**What needs to be done:** Number of lines below with the word "over": state it and write nothing more.

◇ ◇ ◇ ◇ ◇ ◇ ◇

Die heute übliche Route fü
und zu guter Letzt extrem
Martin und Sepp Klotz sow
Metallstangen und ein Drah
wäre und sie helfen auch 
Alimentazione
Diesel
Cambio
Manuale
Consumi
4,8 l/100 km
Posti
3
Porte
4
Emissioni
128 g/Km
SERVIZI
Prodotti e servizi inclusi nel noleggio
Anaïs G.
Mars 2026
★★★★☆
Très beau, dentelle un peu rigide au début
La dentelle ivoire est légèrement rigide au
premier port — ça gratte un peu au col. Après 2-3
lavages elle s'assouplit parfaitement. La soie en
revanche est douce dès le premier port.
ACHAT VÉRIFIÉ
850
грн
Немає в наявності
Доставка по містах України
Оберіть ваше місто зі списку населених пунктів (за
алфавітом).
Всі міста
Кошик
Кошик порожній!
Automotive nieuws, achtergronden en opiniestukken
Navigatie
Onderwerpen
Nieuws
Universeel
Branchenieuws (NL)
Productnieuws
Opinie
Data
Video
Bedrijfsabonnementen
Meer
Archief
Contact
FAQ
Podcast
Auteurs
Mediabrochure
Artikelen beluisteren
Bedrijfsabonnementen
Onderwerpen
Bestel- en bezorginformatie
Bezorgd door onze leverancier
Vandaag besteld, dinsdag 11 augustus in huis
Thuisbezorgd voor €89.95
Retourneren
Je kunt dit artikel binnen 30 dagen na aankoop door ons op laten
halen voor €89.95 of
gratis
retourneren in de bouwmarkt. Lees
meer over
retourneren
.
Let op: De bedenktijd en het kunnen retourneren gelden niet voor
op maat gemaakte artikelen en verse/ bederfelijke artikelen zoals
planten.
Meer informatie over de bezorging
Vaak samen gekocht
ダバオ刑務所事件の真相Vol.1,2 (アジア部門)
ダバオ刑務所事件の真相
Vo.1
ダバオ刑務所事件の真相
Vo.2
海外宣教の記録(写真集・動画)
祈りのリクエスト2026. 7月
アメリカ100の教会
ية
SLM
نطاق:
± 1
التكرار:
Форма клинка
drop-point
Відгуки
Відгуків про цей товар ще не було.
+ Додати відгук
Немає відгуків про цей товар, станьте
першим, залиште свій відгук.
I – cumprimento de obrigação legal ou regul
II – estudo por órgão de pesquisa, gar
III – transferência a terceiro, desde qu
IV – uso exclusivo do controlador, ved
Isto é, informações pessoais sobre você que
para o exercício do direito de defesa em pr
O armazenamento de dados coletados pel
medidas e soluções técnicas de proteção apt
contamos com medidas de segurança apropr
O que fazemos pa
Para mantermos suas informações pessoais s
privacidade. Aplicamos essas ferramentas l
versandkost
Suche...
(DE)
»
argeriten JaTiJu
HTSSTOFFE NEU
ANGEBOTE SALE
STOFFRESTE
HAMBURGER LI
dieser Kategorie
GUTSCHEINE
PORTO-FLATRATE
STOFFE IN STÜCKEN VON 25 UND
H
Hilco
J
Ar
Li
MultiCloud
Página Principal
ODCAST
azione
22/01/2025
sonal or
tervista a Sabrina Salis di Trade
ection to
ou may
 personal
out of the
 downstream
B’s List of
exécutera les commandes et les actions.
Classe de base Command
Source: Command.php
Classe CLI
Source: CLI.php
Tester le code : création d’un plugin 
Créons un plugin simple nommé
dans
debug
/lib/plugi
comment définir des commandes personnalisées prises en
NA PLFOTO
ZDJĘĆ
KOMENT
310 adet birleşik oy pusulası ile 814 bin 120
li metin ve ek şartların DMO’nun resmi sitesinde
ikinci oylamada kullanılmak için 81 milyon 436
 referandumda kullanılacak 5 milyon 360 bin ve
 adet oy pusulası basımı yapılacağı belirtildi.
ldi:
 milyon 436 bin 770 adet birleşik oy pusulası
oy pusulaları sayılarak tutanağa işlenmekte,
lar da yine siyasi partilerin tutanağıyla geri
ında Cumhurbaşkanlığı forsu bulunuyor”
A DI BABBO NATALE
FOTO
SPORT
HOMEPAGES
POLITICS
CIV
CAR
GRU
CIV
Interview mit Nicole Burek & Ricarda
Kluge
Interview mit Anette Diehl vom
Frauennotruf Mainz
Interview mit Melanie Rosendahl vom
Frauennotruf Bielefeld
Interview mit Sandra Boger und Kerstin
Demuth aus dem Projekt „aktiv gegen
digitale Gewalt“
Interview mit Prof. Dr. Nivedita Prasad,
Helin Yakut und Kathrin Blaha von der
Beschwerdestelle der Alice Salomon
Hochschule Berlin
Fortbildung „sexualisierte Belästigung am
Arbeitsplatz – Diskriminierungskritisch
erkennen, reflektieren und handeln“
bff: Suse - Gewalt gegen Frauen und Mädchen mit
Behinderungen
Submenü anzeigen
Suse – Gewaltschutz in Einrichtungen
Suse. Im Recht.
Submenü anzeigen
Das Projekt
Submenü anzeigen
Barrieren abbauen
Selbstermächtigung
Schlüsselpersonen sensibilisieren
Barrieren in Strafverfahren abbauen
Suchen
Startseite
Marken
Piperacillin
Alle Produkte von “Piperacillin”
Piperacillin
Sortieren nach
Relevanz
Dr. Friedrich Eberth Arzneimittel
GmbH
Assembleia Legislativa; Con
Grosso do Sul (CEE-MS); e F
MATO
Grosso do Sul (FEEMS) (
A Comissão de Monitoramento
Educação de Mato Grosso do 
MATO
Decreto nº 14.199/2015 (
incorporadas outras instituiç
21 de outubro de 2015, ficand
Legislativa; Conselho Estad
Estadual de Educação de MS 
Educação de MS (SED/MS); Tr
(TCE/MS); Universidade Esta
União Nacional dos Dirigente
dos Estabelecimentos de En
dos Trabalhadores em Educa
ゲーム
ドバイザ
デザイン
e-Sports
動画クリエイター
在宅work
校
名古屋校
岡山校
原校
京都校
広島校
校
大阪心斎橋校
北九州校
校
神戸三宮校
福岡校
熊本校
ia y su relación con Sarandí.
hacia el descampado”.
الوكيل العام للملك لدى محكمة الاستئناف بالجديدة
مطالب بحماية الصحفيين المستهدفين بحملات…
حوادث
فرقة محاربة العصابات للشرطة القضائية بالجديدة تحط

◇ ◇ ◇ ◇ ◇ ◇ ◇

**Solved exercise:** 2